この事業について

 

血管ナノ医療の実現に向けて

  • コンパニオン診断に基づく血管を標的とするがん個別化医療の実現
  • メタボリック症候群を根治する革新的ナノ医療の実現
  • 脳転移・脳神経疾患を制御する血管脳関門突破技術の創生
  • 次世代研究者の育成

 

本事業の経緯

本プロジェクトは、2009年より北大初の部局横断プロジェクトとして、薬学研究院(未来創剤学研究室)と歯学研究科(血管生物学研究室)との連携による血管を標的とした革新的医薬分子送達法の確立を目指して始まりました。

当初5年限りのプロジェクト研究でありましたが、予想を超える研究成果と若手研究者の育成に成功し、2014年から第二期として継続する事となりました。
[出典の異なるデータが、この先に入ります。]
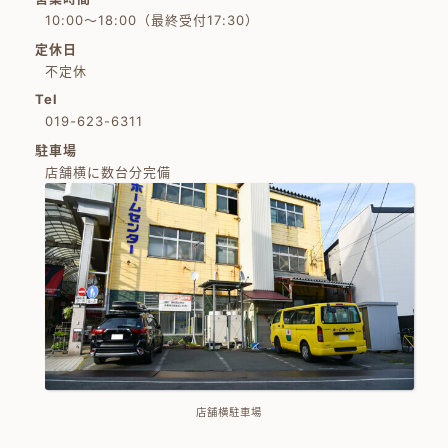
10:00～18:00（最終受付17:30）
定休日
不定休
Tel
019-623-6311
駐車場
店舗横に数台分完備
店舗横駐車場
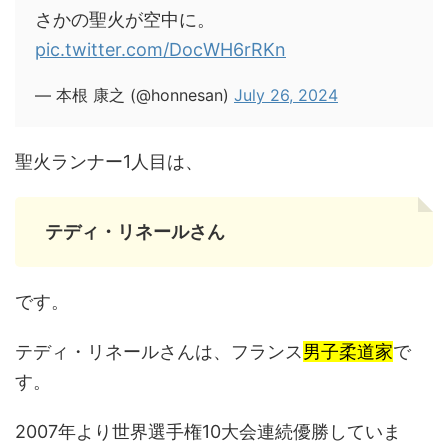
さかの聖火が空中に。
pic.twitter.com/DocWH6rRKn
— 本根 康之 (@honnesan)
July 26, 2024
聖火ランナー1人目は、
テディ・リネールさん
です。
テディ・リネールさんは、フランス
男子柔道家
で
す。
2007年より世界選手権10大会連続優勝していま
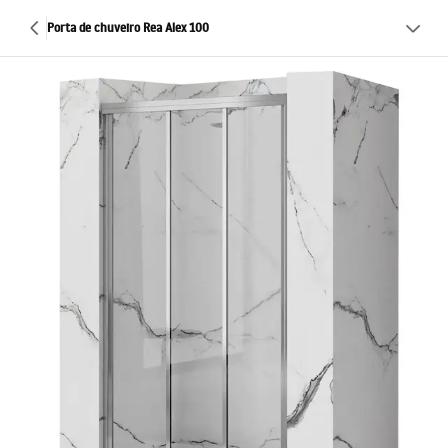
Porta de chuveiro Rea Alex 100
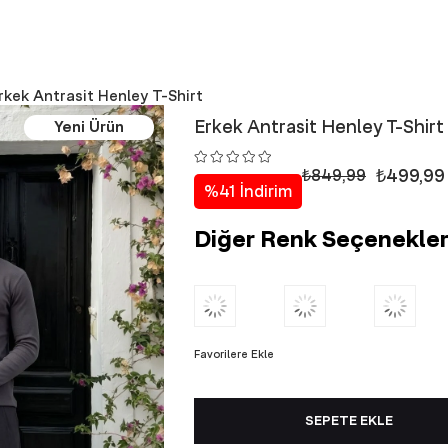
rkek Antrasit Henley T-Shirt
Erkek Antrasit Henley T-Shirt
Yeni Ürün
₺499,99
₺849,99
%
41
İndirim
Diğer Renk Seçenekler
Favorilere Ekle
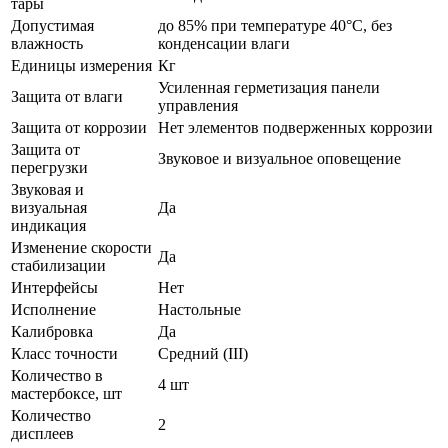
тары
Допустимая
до 85% при температуре 40°С, без
влажность
конденсации влаги
Единицы измерения
Кг
Усиленная герметизация панели
Защита от влаги
управления
Защита от коррозии
Нет элементов подверженных коррозии
Защита от
Звуковое и визуальное оповещение
перегрузки
Звуковая и
визуальная
Да
индикация
Изменение скорости
Да
стабилизации
Интерфейсы
Нет
Исполнение
Настольные
Калибровка
Да
Класс точности
Средний (III)
Количество в
4 шт
мастербоксе, шт
Количество
2
дисплеев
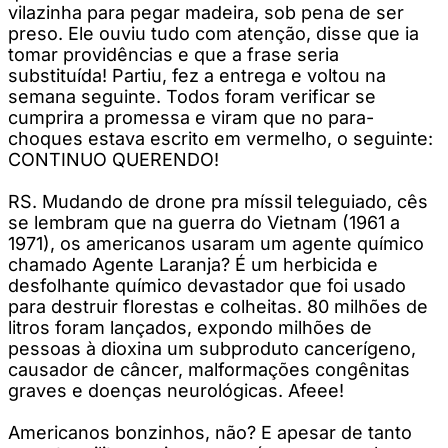
vilazinha para pegar madeira, sob pena de ser
preso. Ele ouviu tudo com atenção, disse que ia
tomar providências e que a frase seria
substituída! Partiu, fez a entrega e voltou na
semana seguinte. Todos foram verificar se
cumprira a promessa e viram que no para-
choques estava escrito em vermelho, o seguinte:
CONTINUO QUERENDO!
RS. Mudando de drone pra míssil teleguiado, cês
se lembram que na guerra do Vietnam (1961 a
1971), os americanos usaram um agente químico
chamado Agente Laranja? É um herbicida e
desfolhante químico devastador que foi usado
para destruir florestas e colheitas. 80 milhões de
litros foram lançados, expondo milhões de
pessoas à dioxina um subproduto cancerígeno,
causador de câncer, malformações congênitas
graves e doenças neurológicas. Afeee!
Americanos bonzinhos, não? E apesar de tanto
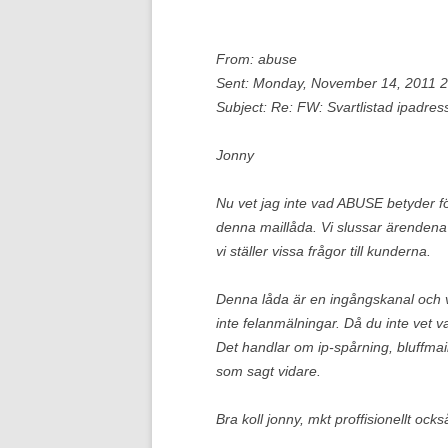
From: abuse
Sent: Monday, November 14, 2011 
Subject: Re: FW: Svartlistad ipadre
Jonny
Nu vet jag inte vad ABUSE betyder fö
denna maillåda. Vi slussar ärendena vi
vi ställer vissa frågor till kunderna.
Denna låda är en ingångskanal och 
inte felanmälningar. Då du inte vet 
Det handlar om ip-spårning, bluffmai
som sagt vidare.
Bra koll jonny, mkt proffisionellt ock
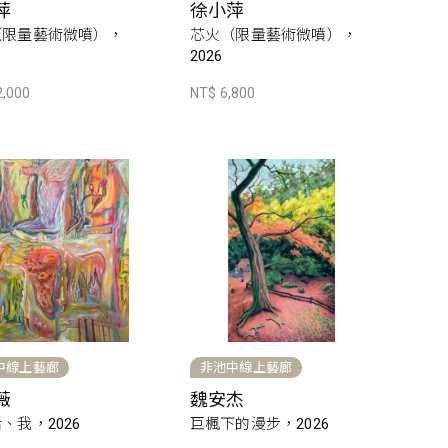
萍
徐小萍
（限量藝術微噴），
芯火（限量藝術微噴），
2026
2,000
NT$ 6,800
中線上藝廊
非池中線上藝廊
薇
魏安杰
、我，2026
巨楓下的漫步，2026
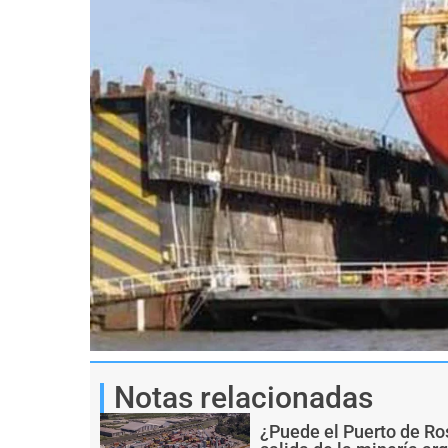
Notas relacionadas
¿Puede el Puerto de Ro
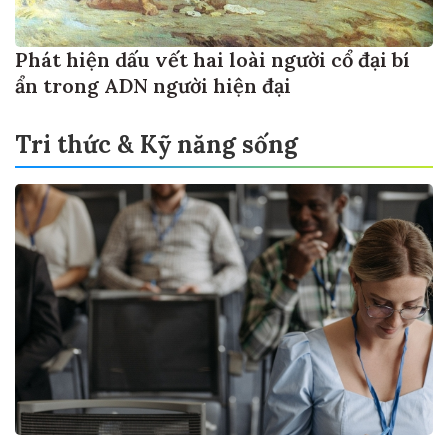
Phát hiện dấu vết hai loài người cổ đại bí
ẩn trong ADN người hiện đại
Tri thức & Kỹ năng sống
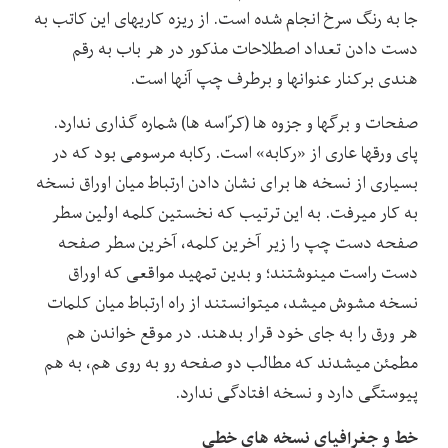
جا به رنگ سرخ انجام شده است. از ریزه کاریهای این کاتب به
دست دادن تعداد اصطلاحات مذکور در هر باب به رقم
هندی برکنار عنوانها و برطرف چپ آنها است.
صفحات و برگها و جزوه ها (کرّاسه ها) شماره گذاری ندارد.
پای ورقها عاری از «رکابه» است. رکابه مرسومی بود که در
بسیاری از نسخه ها برای نشان دادن ارتباط میان اوراق نسخه
به کار میرفت. به این ترتیب که نخستین کلمه اولین سطر
صفحه دست چپ را زیر آخرین کلمه، آخرین سطر صفحه
دست راست مینوشتند؛ و بدین تمهید مواقعی که اوراق
نسخه مشوش میشد، میتوانستند از راه ارتباط میان کلمات
هر ورق را به جای خود قرار بدهند. در موقع خواندن هم
مطمئن میشدند که مطالب دو صفحه رو به روی هم، به هم
پیوستگی دارد و نسخه افتادگی ندارد.
خط و جغرافیای نسخه های خطی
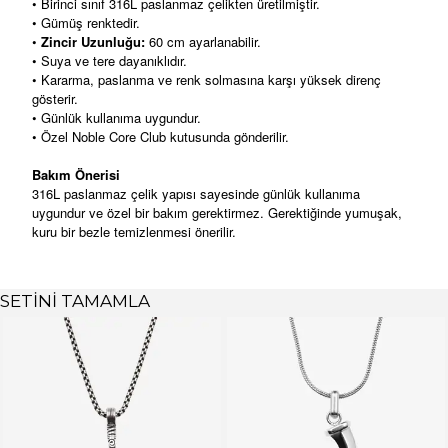
• Birinci sınıf 316L paslanmaz çelikten üretilmiştir.
• Gümüş renktedir.
•
Zincir Uzunluğu:
60 cm ayarlanabilir.
• Suya ve tere dayanıklıdır.
• Kararma, paslanma ve renk solmasına karşı yüksek direnç
gösterir.
• Günlük kullanıma uygundur.
• Özel Noble Core Club kutusunda gönderilir.
Bakım Önerisi
316L paslanmaz çelik yapısı sayesinde günlük kullanıma
uygundur ve özel bir bakım gerektirmez. Gerektiğinde yumuşak,
kuru bir bezle temizlenmesi önerilir.
SETİNİ TAMAMLA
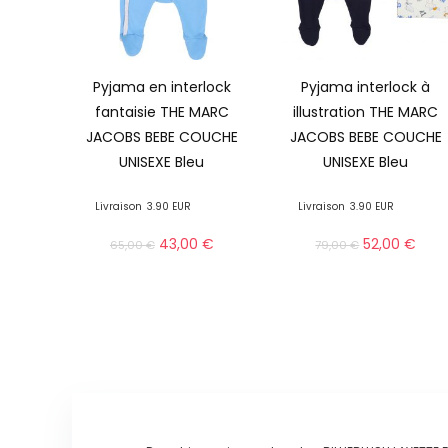
Pyjama en interlock
Pyjama interlock à
fantaisie THE MARC
illustration THE MARC
JACOBS BEBE COUCHE
JACOBS BEBE COUCHE
UNISEXE Bleu
UNISEXE Bleu
Livraison
3.90 EUR
Livraison
3.90 EUR
43,00
€
52,00
€
65,00
€
79,00
€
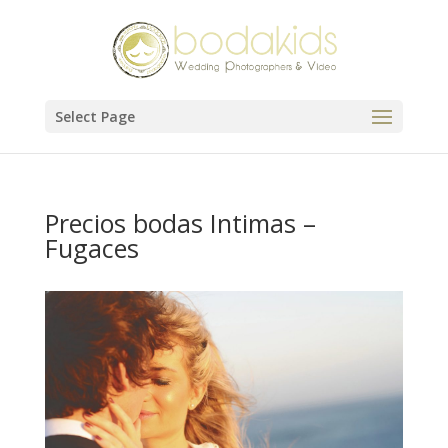
Select Page
Precios bodas Intimas –
Fugaces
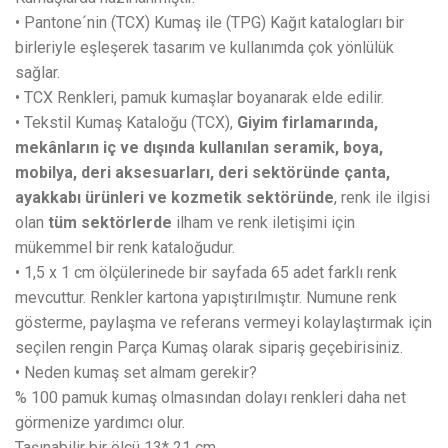
• Pantone´nin (TCX) Kumaş ile (TPG) Kağıt katalogları bir
birleriyle eşleşerek tasarım ve kullanımda çok yönlülük
sağlar.
• TCX Renkleri, pamuk kumaşlar boyanarak elde edilir.
• Tekstil Kumaş Kataloğu (TCX),
Giyim firlamarında,
mekânların iç ve dışında kullanılan seramik, boya,
mobilya, deri aksesuarları, deri sektöründe çanta,
ayakkabı ürünleri ve kozmetik sektöründe
, renk ile ilgisi
olan
tüm sektörlerde
ilham ve renk iletişimi için
mükemmel bir renk kataloğudur.
• 1,5 x 1 cm ölçülerinede bir sayfada 65 adet farklı renk
mevcuttur. Renkler kartona yapıştırılmıştır. Numune renk
gösterme, paylaşma ve referans vermeyi kolaylaştırmak için
seçilen rengin Parça Kumaş olarak sipariş geçebirisiniz.
• Neden kumaş set almam gerekir?
% 100 pamuk kumaş olmasından dolayı renkleri daha net
görmenize yardımcı olur.
Taşınabilir bir ölçü 13* 21 cm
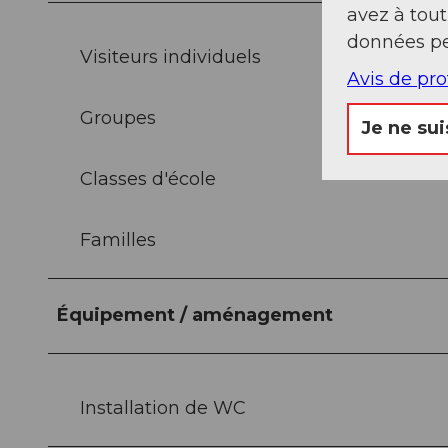
avez à tou
données pe
Visiteurs individuels
Avis de pr
Groupes
Je ne sui
Classes d'école
Familles
Équipement / aménagement
Installation de WC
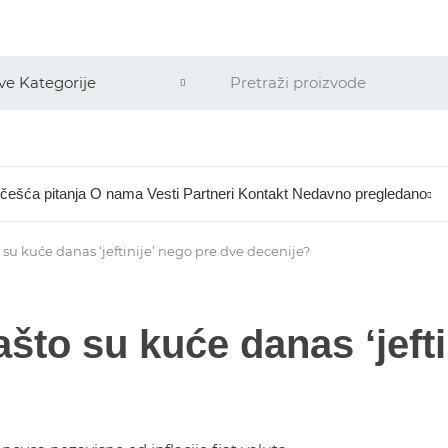
češća pitanja
O nama
Vesti
Partneri
Kontakt
Nedavno pregledano
su kuće danas ‘jeftinije’ nego pre dve decenije?
što su kuće danas ‘jefti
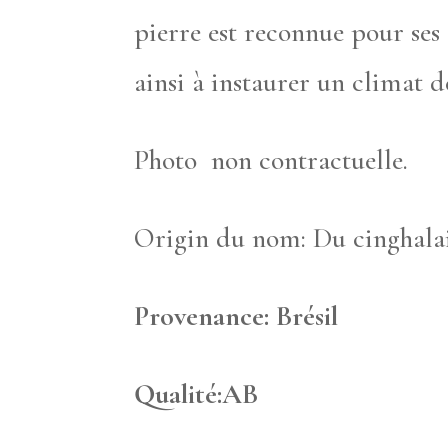
pierre est reconnue pour ses 
ainsi à instaurer un climat 
Photo non contractuelle.
Origin du nom: Du cinghala
Provenance: Brésil
Qualité:AB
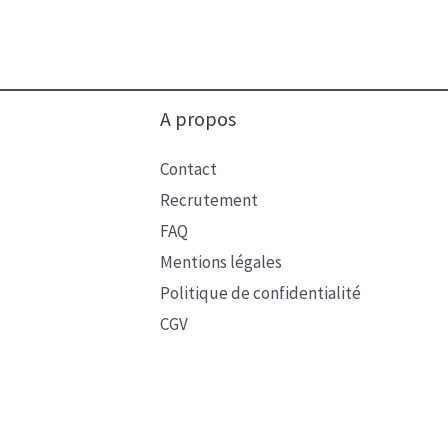
A propos
Contact
Recrutement
FAQ
Mentions légales
Politique de confidentialité
CGV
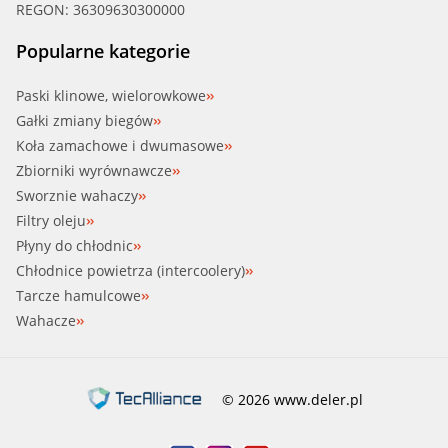
REGON: 36309630300000
Popularne kategorie
Paski klinowe, wielorowkowe
Gałki zmiany biegów
Koła zamachowe i dwumasowe
Zbiorniki wyrównawcze
Sworznie wahaczy
Filtry oleju
Płyny do chłodnic
Chłodnice powietrza (intercoolery)
Tarcze hamulcowe
Wahacze
© 2026 www.deler.pl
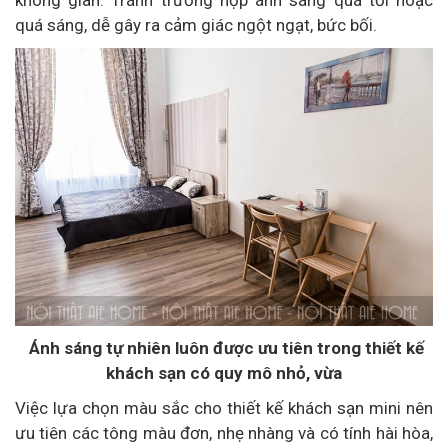
quá sáng, dễ gây ra cảm giác ngột ngạt, bức bối.
Ánh sáng tự nhiên luôn được ưu tiên trong thiết kế
khách sạn có quy mô nhỏ, vừa
Việc lựa chọn màu sắc cho thiết kế khách sạn mini nên
ưu tiên các tông màu đơn, nhẹ nhàng và có tính hài hòa,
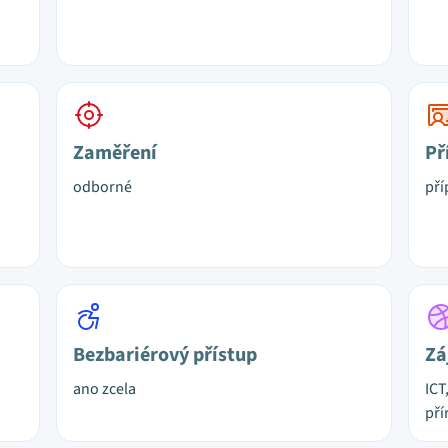
Zaměření
Př
odborné
pří
Bezbariérový přístup
Zá
ano zcela
ICT
pří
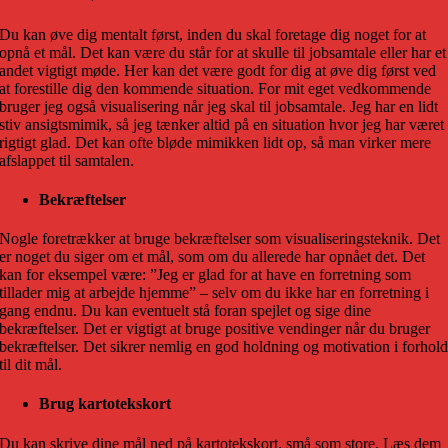
Du kan øve dig mentalt først, inden du skal foretage dig noget for at
opnå et mål. Det kan være du står for at skulle til jobsamtale eller har et
andet vigtigt møde. Her kan det være godt for dig at øve dig først ved
at forestille dig den kommende situation. For mit eget vedkommende
bruger jeg også visualisering når jeg skal til jobsamtale. Jeg har en lidt
stiv ansigtsmimik, så jeg tænker altid på en situation hvor jeg har været
rigtigt glad. Det kan ofte bløde mimikken lidt op, så man virker mere
afslappet til samtalen.
Bekræftelser
Nogle foretrækker at bruge bekræftelser som visualiseringsteknik. Det
er noget du siger om et mål, som om du allerede har opnået det. Det
kan for eksempel være: ”Jeg er glad for at have en forretning som
tillader mig at arbejde hjemme” – selv om du ikke har en forretning i
gang endnu. Du kan eventuelt stå foran spejlet og sige dine
bekræftelser. Det er vigtigt at bruge positive vendinger når du bruger
bekræftelser. Det sikrer nemlig en god holdning og motivation i forhol
til dit mål.
Brug kartotekskort
Du kan skrive dine mål ned på kartotekskort, små som store. Læs dem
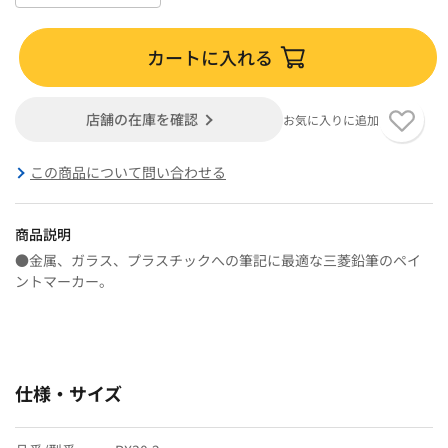
カートに入れる
店舗の在庫を確認
お気に入りに追加
この商品について問い合わせる
商品説明
●金属、ガラス、プラスチックへの筆記に最適な三菱鉛筆のペイ
ントマーカー。
仕様・サイズ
2018年8月には、FDAが世界初となるsiRNAナノ医薬品ONPATTROTMを認可し、核酸ナノ医薬の時代が幕開けとなりました。

実用化を阻む「死の谷」を超えるために、北大独自のマイクロ流路技術を有する工学研究院(生物計測化学研究室)が新たに参画することとなり、血管を標的とするナノ医療の実用化を明確な目標として設定し、この2019年4月より「血管を標的とするナノ医療の実装 ~Personalized Nanomedicineの北大ブランド化~」が始まりました。

 

本事業の概要

医薬品開発の分野では、低分子医薬から抗体医薬へ、次世代医薬の核酸医薬へ、というパラダイムシフトが起きており、2018年のパティシランの認可により核酸医薬の扉が開いたと言えます。本取組は、血管の多様性の理解に基づいた診断薬と本学発の「MEND」を用いて血管を標的とする組織選択的な核酸ナノ医療を統合することで、がん、メタボリック症候群、脳転移・脳神経疾患に対応した個別化ナノ医療の実現を最終目標とし、日本発の革新的医薬の創出、医療イノベーションと人類の健康に貢献するものであります。

 

本事業の目的

本取組は平成21年度より開始した最先端異分野融合研究「血管を標的とする革新的医薬分子送達法の基盤技術の確立」、平成26年度から「血管を標的とするナノ医療の実用化」と継続して研究成果を積み重ねてきており、これまでの研究で、血管には正常と疾患における違いが存在し、疾患の悪性度・進行状況に応じて多様な分子を発現していることを見出すことができました。また、臓器別にも血管の多様性があり、組織選択的な血管を標的とする医薬分子送達システム「MEND(多機能性エンベロープ型ナノ構造体)」の開発に成功しています。

医薬品開発の分野においては、低分子医薬から抗体医薬へ、次世代医薬の核酸医薬へ、というパラダイムシフトが起きています。このような状況下、全身投与型 siRNA 医薬品のパティシランが核酸医薬として2018年8月に米国で認可されました。我々が開発してきた血管を標的とする「MEND」は、組織選択的に血管を認識し標的化することでアクティブに核酸医薬を作用部位へ送達するシステムであり、パティシランの性能を上回るものであります。

【血管を標的とするナノ構造体による組織選択的な医薬分子送達システム】

本取組では、血管の多様性の理解に基づいた診断薬と血管を標的とする組織選択的な核酸ナノ医療を統合するために、本学工学院で独自に開発されたマイクロ流路ナノテクノロジーと連携することで実用化を促進し、がん、メタボリック症候群、脳転移・脳神経疾患に対応した個別化ナノ医療の実現を最終目標としております。

本取組により、本学発、日本発の革新的医薬を創出し、医療イノベーションと人類の健康に貢献する事を目指します。

 

本事業の組織

本事業は「薬学研究院」「歯学研究院」「工学研究院」をコアとして、北大病院、医学研究院、遺伝子病制御研究所、産学地域推進協働機構、北海道臨床開発機構と連携し、実用化を進めてまいります。